I feel when an artwork is finished, rather than know this because of some sort of exterior criteria. There is a sensation of lifting off, both literally and figuratively. I can find no other place to lean in and apply a mark.
This does not mean that the piece has arrived at perfection. It is more like it has become “above complaint.” There are always places where I could have stopped sooner, or paid more attention, or not been so quick to change direction. So what do I notice when I feel finished?
There is a technical satisfaction. A sense that I have done the best I know how to do. Even if I struggle a bit with the passing comment, “Are they frozen in ice?” Still, ice or water, this is where they are going to live.
There is a sense of effective surprise.
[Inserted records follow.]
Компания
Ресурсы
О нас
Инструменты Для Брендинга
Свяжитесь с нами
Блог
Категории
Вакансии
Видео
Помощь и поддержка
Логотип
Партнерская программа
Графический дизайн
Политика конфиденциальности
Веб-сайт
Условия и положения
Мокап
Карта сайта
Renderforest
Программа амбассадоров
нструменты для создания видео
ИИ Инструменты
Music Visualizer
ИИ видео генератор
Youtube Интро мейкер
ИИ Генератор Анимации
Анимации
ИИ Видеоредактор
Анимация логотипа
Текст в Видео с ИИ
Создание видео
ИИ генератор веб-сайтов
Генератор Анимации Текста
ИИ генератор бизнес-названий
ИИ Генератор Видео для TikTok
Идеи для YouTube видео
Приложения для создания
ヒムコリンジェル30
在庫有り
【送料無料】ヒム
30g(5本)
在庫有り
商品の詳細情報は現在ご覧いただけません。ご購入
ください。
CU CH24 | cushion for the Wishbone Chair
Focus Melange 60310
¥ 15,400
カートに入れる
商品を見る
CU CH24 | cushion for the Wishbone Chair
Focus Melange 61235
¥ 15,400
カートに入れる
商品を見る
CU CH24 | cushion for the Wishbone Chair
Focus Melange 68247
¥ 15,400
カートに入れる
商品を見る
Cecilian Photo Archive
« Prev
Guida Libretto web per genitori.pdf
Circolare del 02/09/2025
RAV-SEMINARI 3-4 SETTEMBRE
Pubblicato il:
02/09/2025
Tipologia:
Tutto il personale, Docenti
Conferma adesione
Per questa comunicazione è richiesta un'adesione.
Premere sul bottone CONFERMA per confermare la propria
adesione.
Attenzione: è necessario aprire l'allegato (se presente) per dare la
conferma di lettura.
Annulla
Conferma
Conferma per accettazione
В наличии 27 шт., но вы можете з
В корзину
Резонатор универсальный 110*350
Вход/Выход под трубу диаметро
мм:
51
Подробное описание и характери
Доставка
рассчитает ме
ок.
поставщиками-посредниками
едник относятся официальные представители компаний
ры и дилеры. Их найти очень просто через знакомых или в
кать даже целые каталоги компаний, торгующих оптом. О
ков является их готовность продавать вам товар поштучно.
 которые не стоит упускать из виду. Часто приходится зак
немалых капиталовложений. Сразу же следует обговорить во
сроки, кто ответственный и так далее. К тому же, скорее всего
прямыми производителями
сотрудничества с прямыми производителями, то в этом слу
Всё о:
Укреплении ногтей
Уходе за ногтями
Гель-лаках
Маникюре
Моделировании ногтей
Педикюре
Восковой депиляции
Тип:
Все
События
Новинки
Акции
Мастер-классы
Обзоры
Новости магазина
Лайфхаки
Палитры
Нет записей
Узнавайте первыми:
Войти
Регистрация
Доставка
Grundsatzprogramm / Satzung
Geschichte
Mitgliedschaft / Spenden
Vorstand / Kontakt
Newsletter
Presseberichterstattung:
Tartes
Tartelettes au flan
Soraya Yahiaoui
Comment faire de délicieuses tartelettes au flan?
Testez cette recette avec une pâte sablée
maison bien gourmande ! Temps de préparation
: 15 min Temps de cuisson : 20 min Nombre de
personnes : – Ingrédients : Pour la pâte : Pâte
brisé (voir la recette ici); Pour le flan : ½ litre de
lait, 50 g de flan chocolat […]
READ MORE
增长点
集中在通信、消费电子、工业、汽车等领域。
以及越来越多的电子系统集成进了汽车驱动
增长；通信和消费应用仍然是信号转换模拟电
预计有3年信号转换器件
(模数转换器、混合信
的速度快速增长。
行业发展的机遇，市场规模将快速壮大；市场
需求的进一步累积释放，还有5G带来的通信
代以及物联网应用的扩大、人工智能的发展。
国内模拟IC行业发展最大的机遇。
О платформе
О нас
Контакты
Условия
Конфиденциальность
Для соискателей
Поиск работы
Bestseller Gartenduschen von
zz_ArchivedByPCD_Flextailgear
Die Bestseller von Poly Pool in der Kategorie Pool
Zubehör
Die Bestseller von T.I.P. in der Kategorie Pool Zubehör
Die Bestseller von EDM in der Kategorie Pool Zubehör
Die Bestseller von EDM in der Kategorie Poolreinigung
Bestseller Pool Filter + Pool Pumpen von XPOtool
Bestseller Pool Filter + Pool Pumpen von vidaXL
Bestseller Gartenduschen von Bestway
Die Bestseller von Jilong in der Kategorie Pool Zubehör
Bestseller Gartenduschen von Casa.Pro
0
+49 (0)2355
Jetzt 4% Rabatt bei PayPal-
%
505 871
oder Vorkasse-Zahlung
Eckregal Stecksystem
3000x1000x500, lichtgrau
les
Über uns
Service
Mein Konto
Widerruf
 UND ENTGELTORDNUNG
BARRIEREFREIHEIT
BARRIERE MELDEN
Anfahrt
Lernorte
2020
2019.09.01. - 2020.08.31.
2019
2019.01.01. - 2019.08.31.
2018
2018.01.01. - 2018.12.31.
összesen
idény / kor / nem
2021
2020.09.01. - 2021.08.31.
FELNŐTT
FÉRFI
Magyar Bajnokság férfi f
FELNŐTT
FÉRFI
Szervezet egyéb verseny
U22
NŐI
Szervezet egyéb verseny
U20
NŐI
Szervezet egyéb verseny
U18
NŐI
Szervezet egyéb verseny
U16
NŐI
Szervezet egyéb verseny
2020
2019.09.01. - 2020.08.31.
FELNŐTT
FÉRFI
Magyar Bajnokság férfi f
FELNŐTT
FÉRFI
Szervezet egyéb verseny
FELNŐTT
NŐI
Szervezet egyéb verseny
I fiddle about for days trying to figure how the sky and water meet, and then the two forces show me in that moment between what I just forgot and what I do not yet know. I watch for this moment in lots of creative activities; this is where the most remarkable insights in a Journey Oracle card reading happen.
There is another, more intense level of effective surprise. I often discover that the image is telling a story that I am not controlling, even though I am controlling the forms and colours that compose the story. When I realize this I find myself sitting back, wanting to learn from the artwork rather than direct it.
Who are these people? And what are they dancing around?
Women, men, children, elders each with their hands out?
This series of paintings come from questions that came in dreams when I was creating the Journey Oracle divination deck. I know I have finished one of these paintings when the image, and the questions that are its title, jump up–and I know something in a way I could not have imagined.
Do you want to go home?
Are you comfortable?
Some days before the artwork said it was finished, I read this quote in The Wild Places, by Robert Macfarlane.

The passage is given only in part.